Shipping Firms Warn of U.S. Strike Impact

by Ship & Bunker News Team
Friday December 21, 2012

Shipping companies are warning that a possible strike at the U.S. East and Gulf Coast ports would have a major impact on the nation’s economy, business news outlet CNBC reports.

"Cargo will have to be redirected to other ports on the east coast or even via west coast by train,” said Gerry Wang, CEO of Seaspan Corporation [NYSE: SSW]

“If the strike is perceived long term, the shipping lines will change their service routes to avoid the port call."

Robert Kunkel, president of Alternative Marine Technologies and technical adviser for Mid Ocean Tanker Company and Alternative Capital Partners, said the ports, particularly those in New York and New Jersey, handle much of the goods imported from Europe and South America.

“In 2011, the New York-New Jersey ports handled $208 billion in cargo- the most on the East Coast,” he said.

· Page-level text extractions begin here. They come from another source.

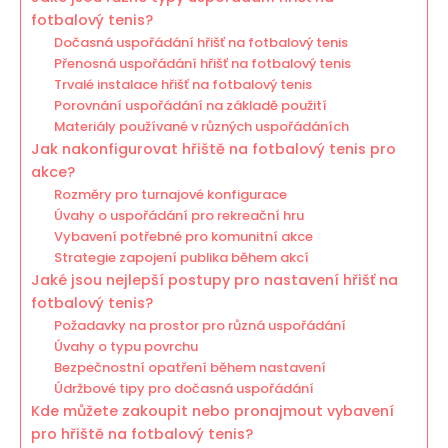
fotbalový tenis?
Dočasná uspořádání hřišť na fotbalový tenis
Přenosná uspořádání hřišť na fotbalový tenis
Trvalé instalace hřišť na fotbalový tenis
Porovnání uspořádání na základě použití
Materiály používané v různých uspořádáních
Jak nakonfigurovat hřiště na fotbalový tenis pro
akce?
Rozměry pro turnajové konfigurace
Úvahy o uspořádání pro rekreační hru
Vybavení potřebné pro komunitní akce
Strategie zapojení publika během akcí
Jaké jsou nejlepší postupy pro nastavení hřišť na
fotbalový tenis?
Požadavky na prostor pro různá uspořádání
Úvahy o typu povrchu
Bezpečnostní opatření během nastavení
Údržbové tipy pro dočasná uspořádání
Kde můžete zakoupit nebo pronajmout vybavení
pro hřiště na fotbalový tenis?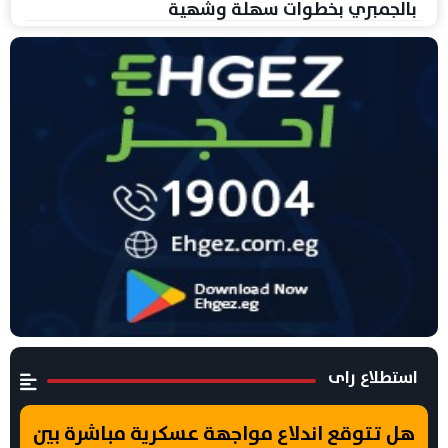
بالجمبري بخطوات سهلة وشهية
استطلاع راى
هل تتوقع اندلاع مواجهة عسكرية مباشرة بين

Jonathan Gold, vice president for supply chain and customs policy for the National Retail Federation, said the affect on retailers would be significant, both because of delays and due to charges levied by shipping companies.

“The ocean carriers will charge a $1,000 congestion fee per container for every day they are at sea,” he said.

“This extra charge will hit their bottom line.”

Talks between the International Longshoremen's Association (ILA) and the United States Maritime Alliance (USMX) broke down Tuesday, and no new talks are scheduled.

Retail industry leaders are calling on U.S. President Barack Obama to step in to prevent 14,500 workers at the 15 ports from walking off the job on December 30, 2012.